BEGIN MATERIAL PROVIDED
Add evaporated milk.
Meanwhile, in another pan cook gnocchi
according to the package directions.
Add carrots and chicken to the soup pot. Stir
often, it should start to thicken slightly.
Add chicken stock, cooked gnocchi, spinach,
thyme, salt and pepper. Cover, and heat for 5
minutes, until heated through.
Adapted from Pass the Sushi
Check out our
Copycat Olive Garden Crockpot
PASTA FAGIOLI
END MATERIAL PROVIDED
BEGIN MATERIAL PROVIDED
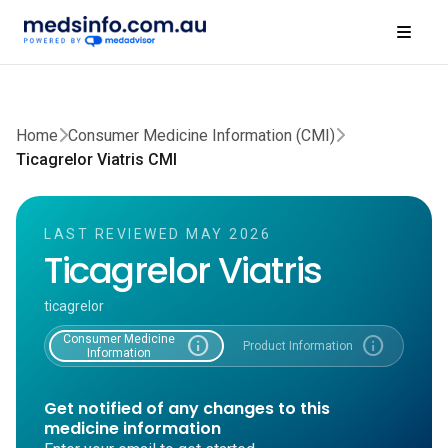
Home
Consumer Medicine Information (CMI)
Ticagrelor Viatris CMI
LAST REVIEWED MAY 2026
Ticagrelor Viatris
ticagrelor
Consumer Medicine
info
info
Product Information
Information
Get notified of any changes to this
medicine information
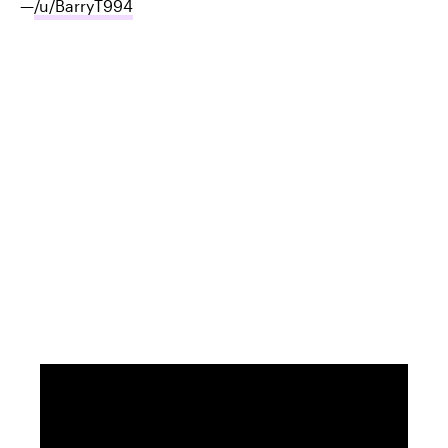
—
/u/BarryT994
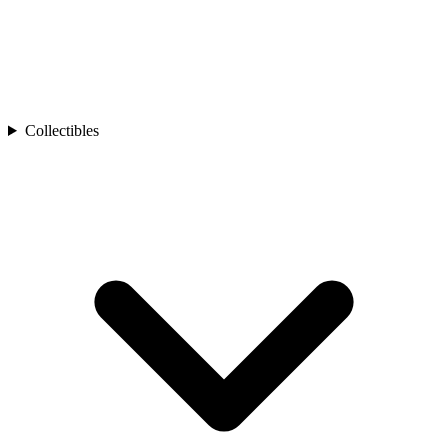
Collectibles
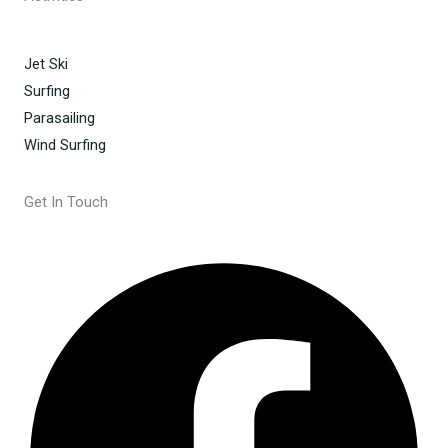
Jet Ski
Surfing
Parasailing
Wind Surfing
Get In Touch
END MATERIAL PROVIDED
BEGIN MATERIAL PROVIDED
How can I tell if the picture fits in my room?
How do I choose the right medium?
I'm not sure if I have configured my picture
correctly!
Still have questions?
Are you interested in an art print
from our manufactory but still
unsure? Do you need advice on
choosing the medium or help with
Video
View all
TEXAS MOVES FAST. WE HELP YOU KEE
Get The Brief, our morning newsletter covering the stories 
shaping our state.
END MATERIAL PROVIDED
TASK GOAL: Within the data above, the span starting at the line containing "Add evaporated milk." and ending at the line containing "PASTA FAGIOLI" is to be retyped exactly, with no other lines.

SOLVED EXERCISE:
Add evaporated milk.
Meanwhile, in another pan cook gnocchi
according to the package directions.
Add carrots and chicken to the soup pot. Stir
often, it should start to thicken slightly.
Add chicken stock, cooked gnocchi, spinach,
thyme, salt and pepper. Cover, and heat for 5
minutes, until heated through.
Adapted from Pass the Sushi
Check out our
Copycat Olive Garden Crockpot
PASTA FAGIOLI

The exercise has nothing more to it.